E3SM-Project / scream

Fork of E3SM used to develop exascale global atmosphere model written in C++
https://e3sm-project.github.io/scream/
Other
79 stars 56 forks source link

3 Diagnostic fields appear to now work on weaver when output #2015

Closed AaronDonahue closed 2 years ago

AaronDonahue commented 2 years ago

This issue was discovered when developing PR #1989 . This PR also added an output stream to the homme_shoc_cld_spa_p3_rrtmgp unit test to output just all of the available diagnostics. This test failed on weaver for the three diagnostics:

We should investigate this error and fix it. Note, there were changes to the output stream in this PR so it's possible the PR itself broke these diagnostics, although it is not clear why these three would be uniquely effected.

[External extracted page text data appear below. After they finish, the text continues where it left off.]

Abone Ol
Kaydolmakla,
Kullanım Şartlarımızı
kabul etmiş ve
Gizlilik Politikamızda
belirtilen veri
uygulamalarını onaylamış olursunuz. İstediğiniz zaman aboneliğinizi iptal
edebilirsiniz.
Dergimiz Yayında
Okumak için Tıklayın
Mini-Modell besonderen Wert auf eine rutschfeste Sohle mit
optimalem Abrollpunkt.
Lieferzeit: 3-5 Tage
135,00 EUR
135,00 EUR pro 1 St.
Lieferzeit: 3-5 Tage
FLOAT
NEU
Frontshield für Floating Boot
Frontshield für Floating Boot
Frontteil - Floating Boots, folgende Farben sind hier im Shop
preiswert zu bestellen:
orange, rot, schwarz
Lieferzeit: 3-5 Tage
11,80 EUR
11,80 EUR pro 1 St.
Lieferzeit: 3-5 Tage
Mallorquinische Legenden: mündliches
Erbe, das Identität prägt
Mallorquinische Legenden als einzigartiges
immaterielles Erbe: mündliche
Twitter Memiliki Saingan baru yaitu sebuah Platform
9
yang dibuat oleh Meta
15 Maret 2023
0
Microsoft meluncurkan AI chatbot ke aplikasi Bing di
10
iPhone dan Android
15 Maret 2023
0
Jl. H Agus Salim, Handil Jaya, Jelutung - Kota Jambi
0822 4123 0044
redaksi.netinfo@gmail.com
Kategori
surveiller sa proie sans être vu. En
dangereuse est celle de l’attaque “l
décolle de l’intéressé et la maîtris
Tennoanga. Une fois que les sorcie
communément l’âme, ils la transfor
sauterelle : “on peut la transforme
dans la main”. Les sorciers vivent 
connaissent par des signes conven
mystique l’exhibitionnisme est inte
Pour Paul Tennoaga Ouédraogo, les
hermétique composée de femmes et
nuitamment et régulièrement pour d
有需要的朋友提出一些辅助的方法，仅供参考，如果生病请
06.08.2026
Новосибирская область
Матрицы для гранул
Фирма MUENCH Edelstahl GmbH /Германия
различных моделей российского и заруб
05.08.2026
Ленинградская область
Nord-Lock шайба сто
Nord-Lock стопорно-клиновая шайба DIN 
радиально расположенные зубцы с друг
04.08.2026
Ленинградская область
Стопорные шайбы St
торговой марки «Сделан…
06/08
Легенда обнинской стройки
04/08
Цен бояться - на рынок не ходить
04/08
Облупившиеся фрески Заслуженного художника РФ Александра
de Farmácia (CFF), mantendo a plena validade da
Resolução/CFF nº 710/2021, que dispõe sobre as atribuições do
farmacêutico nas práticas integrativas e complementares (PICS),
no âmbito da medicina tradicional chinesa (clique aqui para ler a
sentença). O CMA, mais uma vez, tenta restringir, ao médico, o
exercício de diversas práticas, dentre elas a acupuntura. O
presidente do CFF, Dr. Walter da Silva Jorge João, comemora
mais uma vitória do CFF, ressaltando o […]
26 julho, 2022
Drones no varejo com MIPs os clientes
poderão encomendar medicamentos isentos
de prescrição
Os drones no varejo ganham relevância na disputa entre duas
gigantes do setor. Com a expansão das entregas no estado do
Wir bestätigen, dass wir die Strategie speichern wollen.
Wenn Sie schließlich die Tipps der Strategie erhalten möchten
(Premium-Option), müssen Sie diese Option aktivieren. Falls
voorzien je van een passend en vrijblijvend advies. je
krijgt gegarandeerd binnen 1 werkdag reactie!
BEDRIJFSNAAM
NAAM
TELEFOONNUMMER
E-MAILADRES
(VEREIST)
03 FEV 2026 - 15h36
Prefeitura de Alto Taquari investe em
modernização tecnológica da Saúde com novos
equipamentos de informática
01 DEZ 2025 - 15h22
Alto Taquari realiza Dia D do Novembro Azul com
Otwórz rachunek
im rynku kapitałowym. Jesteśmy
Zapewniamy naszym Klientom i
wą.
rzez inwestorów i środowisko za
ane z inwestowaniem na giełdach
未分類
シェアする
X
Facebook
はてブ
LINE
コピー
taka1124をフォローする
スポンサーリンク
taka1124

AaronDonahue commented 2 years ago

I've confirmed we get the same behavior w/ master.

AaronDonahue commented 2 years ago

Here is a sample of the error message:

KERNEL CHECK FAILED:
   !ekat::OnGpu<typename device_%s:%u: %s: block:pace>::value || is_pow_of_2(team.team_size())
   Error! Team-level parallel_scan on CUDA only works for team sizes that are power of 2.
       You could try to reduce the team size to the previous pow of 2.
AaronDonahue commented 2 years ago

I've made some progress on tracking down the issue here. @bartgol , @tcclevenger , @ambrad or @jgfouca you may be able to offer some further insight because I think it has to do w/ team policy. The three diagnostics that fail on weaver w/ the above error all use calculate_dz from the physics functions: https://github.com/E3SM-Project/scream/blob/master/components/scream/src/share/util/scream_common_physics_functions_impl.hpp#L299

There are two other diagnostics that use the same function and they do work, atm_density and vertical_layer_thickness. Looking at the usage in both working and non-working cases there is a pattern.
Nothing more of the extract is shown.